The head of department is responsible for the production of examination paper masters and for ensuring that they are
submitted on time to the Examinations Office. The head of department should remind teaching staff of their
responsibilities in this area. The undergraduate
assessment policies, section 1 (.pdf) specifies that it is the responsibility of the academic staff
and the external examiners not to set examination questions which invite the replication of coursework.
The late submission of examination paper masters puts unnecessary pressure on staff in the Examinations Office
and in the Print Centre and imposes unnecessary expenditure in the form of overtime payments. The submission of a
master paper signifies that the department is assured of the paper's accuracy, in terms of the rubric, question
content, question numbering and inclusion of any diagrams or case studies that are required. The papers will
be printed exactly as submitted to the Examinations Office. The deadline for submission of papers is the end of week 24 for
the main exams and week 44 for resit papers.
During the exam period
The Examinations Office employs temporary staff to cover all invigilation requirements for centrally administered
exams. The Examinations Office will remind departments about the need to ensure relevant staff members are contactable
when their papers are being sat in case of queries on examination question papers, which arise frequently.
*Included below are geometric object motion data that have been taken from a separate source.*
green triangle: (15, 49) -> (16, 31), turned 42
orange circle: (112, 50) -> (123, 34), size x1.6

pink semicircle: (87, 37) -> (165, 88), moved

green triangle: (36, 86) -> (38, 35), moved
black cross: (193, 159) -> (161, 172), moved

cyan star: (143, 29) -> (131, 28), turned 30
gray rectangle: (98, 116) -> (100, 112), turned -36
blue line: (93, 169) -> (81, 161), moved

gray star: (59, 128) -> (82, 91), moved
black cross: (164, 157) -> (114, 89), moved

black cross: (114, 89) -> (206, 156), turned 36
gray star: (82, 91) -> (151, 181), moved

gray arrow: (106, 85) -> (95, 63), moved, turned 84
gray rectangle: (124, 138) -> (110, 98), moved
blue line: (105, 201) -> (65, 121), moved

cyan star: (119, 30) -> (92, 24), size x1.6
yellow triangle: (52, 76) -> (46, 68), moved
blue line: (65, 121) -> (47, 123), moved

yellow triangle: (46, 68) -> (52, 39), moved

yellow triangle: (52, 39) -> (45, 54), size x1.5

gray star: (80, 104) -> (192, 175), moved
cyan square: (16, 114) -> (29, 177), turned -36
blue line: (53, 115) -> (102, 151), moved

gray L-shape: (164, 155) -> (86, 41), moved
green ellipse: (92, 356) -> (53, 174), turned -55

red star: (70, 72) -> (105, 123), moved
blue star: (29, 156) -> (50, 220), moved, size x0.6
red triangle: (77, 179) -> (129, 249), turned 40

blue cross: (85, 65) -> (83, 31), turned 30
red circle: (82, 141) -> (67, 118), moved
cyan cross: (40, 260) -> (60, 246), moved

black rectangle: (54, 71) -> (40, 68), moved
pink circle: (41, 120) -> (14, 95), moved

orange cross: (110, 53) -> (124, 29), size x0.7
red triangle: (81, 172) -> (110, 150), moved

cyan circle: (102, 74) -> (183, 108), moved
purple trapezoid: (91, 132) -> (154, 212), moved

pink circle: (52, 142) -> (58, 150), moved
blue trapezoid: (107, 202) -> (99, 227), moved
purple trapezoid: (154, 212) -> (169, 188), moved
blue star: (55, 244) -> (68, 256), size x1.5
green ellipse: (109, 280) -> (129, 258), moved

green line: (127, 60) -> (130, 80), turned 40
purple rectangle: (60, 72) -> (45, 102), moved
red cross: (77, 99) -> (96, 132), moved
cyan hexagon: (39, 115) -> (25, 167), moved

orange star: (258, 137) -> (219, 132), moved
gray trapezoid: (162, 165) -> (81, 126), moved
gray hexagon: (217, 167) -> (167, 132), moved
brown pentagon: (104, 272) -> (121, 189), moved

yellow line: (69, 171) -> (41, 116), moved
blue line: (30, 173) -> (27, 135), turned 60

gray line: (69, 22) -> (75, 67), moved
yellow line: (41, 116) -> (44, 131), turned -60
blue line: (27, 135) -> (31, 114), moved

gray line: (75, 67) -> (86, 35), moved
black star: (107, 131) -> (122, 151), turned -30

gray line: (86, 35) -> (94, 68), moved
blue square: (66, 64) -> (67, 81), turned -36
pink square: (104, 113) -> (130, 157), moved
Examination marks for undergraduates are available via a secure web page 48
hours after the Board of Examiners meeting. Students must log in with their computer account username and
current password. Statements of results are no longer sent by mail to all students.
Final year students wishing to view their results after Graduation must register an external email address
and a password with IT Services. Advice on how to do this is displayed when they view their results. Students
required to resit or resubmit coursework will be advised of the arrangements for doing so by letter, to their
permanent home address, at the end of July.
It is University policy that marks are not given over the telephone, because of the difficulty of verifying
the student’s identity and the risk of misunderstanding. Disclosing marks to a third party (including parents)
without the student’s specific consent would be in breach of University policy and the Data Protection Act 1998.
Members of staff may give students their results only via a copy of the signed marks grid.